» **Supplied entries**
>>>
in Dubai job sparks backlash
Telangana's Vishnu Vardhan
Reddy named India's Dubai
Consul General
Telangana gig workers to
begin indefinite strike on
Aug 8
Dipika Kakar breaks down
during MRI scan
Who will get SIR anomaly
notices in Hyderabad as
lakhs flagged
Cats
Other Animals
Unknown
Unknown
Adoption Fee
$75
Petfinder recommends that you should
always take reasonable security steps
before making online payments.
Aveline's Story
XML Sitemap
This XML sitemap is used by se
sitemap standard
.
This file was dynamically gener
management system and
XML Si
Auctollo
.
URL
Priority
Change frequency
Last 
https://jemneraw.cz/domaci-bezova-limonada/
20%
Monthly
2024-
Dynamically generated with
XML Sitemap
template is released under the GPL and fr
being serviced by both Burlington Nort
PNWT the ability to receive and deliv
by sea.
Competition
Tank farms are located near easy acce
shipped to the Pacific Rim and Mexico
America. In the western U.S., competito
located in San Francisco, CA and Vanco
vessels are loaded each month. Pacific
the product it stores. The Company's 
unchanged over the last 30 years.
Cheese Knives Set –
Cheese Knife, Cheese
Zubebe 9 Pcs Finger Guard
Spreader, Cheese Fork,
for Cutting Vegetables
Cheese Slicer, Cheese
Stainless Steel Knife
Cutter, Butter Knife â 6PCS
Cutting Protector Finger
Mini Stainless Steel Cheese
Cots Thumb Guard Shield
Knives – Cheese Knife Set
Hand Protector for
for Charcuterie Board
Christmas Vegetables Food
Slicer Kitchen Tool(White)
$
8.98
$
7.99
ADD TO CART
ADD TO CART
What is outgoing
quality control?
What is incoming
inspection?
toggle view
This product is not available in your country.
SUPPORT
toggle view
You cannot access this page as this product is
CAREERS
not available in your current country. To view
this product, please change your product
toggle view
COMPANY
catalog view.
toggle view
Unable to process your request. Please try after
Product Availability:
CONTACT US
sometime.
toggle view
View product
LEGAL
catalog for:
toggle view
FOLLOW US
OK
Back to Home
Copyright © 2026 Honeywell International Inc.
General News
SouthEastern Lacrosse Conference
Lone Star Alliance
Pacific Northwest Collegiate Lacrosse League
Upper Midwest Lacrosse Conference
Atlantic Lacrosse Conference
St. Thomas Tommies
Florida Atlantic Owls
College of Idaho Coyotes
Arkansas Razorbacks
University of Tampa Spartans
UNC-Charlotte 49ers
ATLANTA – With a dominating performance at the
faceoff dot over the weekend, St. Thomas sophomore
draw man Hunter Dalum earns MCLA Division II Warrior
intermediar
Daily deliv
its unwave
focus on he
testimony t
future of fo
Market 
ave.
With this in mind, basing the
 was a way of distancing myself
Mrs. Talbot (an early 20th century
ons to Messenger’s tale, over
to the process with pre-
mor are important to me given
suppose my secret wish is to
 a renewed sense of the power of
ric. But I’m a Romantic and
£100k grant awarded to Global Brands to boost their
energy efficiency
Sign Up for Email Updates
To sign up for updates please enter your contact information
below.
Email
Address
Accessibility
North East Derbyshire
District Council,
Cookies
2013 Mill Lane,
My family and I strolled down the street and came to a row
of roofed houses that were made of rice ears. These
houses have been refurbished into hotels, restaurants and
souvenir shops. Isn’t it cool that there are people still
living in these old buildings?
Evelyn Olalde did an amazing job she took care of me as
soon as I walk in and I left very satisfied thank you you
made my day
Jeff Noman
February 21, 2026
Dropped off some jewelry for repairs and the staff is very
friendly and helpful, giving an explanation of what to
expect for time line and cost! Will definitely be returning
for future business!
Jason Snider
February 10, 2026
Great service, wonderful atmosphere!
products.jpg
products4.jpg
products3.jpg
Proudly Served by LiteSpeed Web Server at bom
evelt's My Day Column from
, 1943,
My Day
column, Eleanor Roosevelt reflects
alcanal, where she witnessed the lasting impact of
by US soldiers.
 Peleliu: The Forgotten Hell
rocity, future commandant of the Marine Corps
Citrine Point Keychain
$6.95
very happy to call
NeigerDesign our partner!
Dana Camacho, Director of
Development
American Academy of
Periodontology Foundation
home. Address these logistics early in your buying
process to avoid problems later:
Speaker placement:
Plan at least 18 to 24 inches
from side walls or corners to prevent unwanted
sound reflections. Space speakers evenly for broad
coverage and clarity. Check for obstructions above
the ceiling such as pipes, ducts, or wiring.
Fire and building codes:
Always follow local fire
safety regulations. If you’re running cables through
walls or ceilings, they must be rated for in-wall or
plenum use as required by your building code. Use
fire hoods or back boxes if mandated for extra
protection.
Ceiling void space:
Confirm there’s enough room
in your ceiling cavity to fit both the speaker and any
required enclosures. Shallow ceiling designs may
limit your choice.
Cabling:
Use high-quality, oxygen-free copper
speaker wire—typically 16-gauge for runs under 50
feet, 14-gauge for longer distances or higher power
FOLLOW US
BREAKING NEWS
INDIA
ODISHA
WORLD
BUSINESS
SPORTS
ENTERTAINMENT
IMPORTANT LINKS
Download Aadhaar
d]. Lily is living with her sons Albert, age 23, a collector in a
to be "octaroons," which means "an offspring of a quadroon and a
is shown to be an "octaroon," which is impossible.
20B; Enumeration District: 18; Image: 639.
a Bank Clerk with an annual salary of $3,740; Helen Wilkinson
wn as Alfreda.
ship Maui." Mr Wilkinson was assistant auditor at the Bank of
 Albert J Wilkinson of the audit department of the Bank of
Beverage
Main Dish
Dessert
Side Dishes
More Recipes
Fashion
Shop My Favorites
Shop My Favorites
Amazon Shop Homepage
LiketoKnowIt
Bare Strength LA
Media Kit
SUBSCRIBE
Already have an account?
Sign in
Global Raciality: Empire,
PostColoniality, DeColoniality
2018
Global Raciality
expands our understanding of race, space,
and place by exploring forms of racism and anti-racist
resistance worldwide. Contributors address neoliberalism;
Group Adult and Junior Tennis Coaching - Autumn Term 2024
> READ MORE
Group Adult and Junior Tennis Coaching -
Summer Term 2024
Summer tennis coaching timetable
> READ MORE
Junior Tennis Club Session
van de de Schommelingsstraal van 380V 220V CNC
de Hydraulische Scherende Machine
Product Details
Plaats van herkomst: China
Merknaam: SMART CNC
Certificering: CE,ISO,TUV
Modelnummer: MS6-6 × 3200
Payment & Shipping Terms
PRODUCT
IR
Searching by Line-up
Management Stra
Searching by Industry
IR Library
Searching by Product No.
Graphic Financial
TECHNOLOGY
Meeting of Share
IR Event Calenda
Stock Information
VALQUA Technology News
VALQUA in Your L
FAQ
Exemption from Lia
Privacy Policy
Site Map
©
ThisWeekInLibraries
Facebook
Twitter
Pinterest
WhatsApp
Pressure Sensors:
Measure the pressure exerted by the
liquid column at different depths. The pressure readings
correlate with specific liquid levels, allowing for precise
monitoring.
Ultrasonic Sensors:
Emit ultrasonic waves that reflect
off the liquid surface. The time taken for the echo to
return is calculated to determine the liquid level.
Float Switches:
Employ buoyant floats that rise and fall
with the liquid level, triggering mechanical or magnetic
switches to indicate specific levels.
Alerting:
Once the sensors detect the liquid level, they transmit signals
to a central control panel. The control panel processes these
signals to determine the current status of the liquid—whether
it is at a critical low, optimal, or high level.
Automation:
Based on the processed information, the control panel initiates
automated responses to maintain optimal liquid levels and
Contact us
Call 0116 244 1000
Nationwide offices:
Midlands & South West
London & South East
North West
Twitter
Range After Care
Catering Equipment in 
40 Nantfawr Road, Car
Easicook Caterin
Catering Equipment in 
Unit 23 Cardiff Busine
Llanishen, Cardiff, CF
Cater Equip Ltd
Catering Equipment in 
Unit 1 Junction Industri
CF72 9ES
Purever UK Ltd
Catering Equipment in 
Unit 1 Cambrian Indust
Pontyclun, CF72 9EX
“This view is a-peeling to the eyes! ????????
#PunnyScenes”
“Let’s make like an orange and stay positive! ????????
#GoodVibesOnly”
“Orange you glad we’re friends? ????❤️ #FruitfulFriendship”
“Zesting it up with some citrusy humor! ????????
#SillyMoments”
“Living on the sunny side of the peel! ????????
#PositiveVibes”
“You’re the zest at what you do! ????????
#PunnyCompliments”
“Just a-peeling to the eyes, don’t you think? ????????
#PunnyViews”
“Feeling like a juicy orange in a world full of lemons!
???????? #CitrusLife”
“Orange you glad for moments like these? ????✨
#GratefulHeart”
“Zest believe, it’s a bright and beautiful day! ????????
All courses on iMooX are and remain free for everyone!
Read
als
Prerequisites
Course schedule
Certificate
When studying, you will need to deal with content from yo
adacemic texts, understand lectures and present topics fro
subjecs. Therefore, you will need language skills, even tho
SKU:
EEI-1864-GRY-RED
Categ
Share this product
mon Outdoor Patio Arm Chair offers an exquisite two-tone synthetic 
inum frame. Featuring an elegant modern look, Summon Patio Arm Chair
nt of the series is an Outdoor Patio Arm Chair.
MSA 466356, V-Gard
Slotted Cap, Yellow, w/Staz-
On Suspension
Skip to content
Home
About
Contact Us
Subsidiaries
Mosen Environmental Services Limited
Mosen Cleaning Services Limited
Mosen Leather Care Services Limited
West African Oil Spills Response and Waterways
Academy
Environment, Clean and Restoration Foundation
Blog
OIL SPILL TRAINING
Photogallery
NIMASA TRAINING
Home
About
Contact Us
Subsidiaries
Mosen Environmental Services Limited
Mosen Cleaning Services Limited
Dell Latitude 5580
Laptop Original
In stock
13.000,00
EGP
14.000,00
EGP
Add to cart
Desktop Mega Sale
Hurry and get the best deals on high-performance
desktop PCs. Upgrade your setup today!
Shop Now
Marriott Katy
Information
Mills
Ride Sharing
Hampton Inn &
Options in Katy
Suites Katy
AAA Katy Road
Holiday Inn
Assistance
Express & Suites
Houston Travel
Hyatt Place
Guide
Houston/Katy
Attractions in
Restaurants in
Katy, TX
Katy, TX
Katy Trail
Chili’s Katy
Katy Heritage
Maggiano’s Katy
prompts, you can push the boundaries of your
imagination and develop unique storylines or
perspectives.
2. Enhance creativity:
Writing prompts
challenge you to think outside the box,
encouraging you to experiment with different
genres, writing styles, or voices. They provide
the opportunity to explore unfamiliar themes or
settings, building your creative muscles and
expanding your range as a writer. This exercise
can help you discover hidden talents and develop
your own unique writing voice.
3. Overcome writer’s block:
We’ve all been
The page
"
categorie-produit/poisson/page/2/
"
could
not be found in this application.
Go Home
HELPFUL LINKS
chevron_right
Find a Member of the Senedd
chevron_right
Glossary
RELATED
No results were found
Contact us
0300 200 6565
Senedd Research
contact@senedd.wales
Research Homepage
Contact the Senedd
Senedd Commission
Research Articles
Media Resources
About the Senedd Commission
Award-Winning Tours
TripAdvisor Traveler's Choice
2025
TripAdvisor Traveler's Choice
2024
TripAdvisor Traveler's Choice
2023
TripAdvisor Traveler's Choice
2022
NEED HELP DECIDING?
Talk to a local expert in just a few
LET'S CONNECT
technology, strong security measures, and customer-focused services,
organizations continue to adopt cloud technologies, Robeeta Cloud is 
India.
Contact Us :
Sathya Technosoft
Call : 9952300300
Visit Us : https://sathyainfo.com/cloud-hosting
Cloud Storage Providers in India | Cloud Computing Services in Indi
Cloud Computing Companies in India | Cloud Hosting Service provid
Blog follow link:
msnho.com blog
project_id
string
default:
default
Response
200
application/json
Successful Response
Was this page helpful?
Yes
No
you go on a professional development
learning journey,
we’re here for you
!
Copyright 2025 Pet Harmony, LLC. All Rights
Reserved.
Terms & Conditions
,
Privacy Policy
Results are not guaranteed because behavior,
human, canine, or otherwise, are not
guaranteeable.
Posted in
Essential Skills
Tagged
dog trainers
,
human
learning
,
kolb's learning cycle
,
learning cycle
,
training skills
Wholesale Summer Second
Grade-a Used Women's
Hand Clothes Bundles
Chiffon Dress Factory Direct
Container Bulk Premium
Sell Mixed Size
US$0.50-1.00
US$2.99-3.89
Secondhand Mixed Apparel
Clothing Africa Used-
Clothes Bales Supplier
<<<
» **Try it**
The lines from the beginning of the records through the line containing "America. In the western U.S., competito" should be reproduced exactly. Include nothing else.

» **Reply**
in Dubai job sparks backlash
Telangana's Vishnu Vardhan
Reddy named India's Dubai
Consul General
Telangana gig workers to
begin indefinite strike on
Aug 8
Dipika Kakar breaks down
during MRI scan
Who will get SIR anomaly
notices in Hyderabad as
lakhs flagged
Cats
Other Animals
Unknown
Unknown
Adoption Fee
$75
Petfinder recommends that you should
always take reasonable security steps
before making online payments.
Aveline's Story
XML Sitemap
This XML sitemap is used by se
sitemap standard
.
This file was dynamically gener
management system and
XML Si
Auctollo
.
URL
Priority
Change frequency
Last 
https://jemneraw.cz/domaci-bezova-limonada/
20%
Monthly
2024-
Dynamically generated with
XML Sitemap
template is released under the GPL and fr
being serviced by both Burlington Nort
PNWT the ability to receive and deliv
by sea.
Competition
Tank farms are located near easy acce
shipped to the Pacific Rim and Mexico
America. In the western U.S., competito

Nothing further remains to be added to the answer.